The waiting room was almost empty, but Caleb sat hunched alone in a chair beside the water cooler. He was wearing an ill-fitting sweatshirt bearing the hospital logo; the too-tight sleeves reached only halfway down his forearms. At first Harper thought he was asleep, but as she hovered uncertain in the doorway, Adri's would-be boyfriend looked up.

“Hey,” Caleb said. It was a noncommittal greeting, casual. She couldn't tell if he was being purposefully short with her or if he was just tired.

“How is he?” Harper asked, not moving from where she stood. Not daring to.

“He's going to be okay.”

It was such a benign statement, but all the air whooshed out of Harper's lungs at the news.

Caleb seemed to notice how fragile Harper was, and he put his hands on his knees and stood up. Walked over to where she was barely clinging to composure and gave her elbow a fortifying squeeze. “Gunshot wound to the outer left shoulder. Missed the brachial artery and the joint. Long story short, humerus fracture, nerve damage, muscle damage, and the tissue surrounding the exit wound is the consistency of soup, but our boy is going to live.”

Harper buckled. Caleb caught her by the arm before she could hit the floor, and steered her over to one of the waiting room seats. It was smooth, blue plastic. Cold and uncomfortable.

Caleb sat down beside her, and touched her knee briefly, kindly.
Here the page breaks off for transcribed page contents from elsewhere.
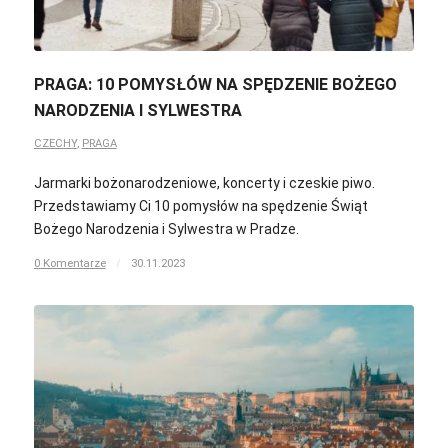
PRAGA: 10 POMYSŁÓW NA SPĘDZENIE BOŻEGO
NARODZENIA I SYLWESTRA
CZECHY
,
PRAGA
Jarmarki bożonarodzeniowe, koncerty i czeskie piwo.
Przedstawiamy Ci 10 pomysłów na spędzenie Świąt
Bożego Narodzenia i Sylwestra w Pradze.
0 Komentarze
/
30.11.2023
Harper was still reeling from his words, “Our boy is going to live.” It was all she cared about. Almost.

“It could have been a lot worse, Harper.” Caleb sounded grim.

“Will his arm be okay?” she whispered, staring at the wall unseeing.

Harper felt Caleb shrug rather than saw him do it. “It'll never be the same, that's for sure. TV has convinced the world that there is such a thing as a flesh wound, but that's just not true. A gunshot is a major traumatic event, no matter where the injury occurs. Of course there is blood loss and shock, the risk of sepsis due to the junk brought in with the cavitation wave . . .” Caleb trailed off and gave Harper a sidelong glance. “Sorry. Nurse talk.”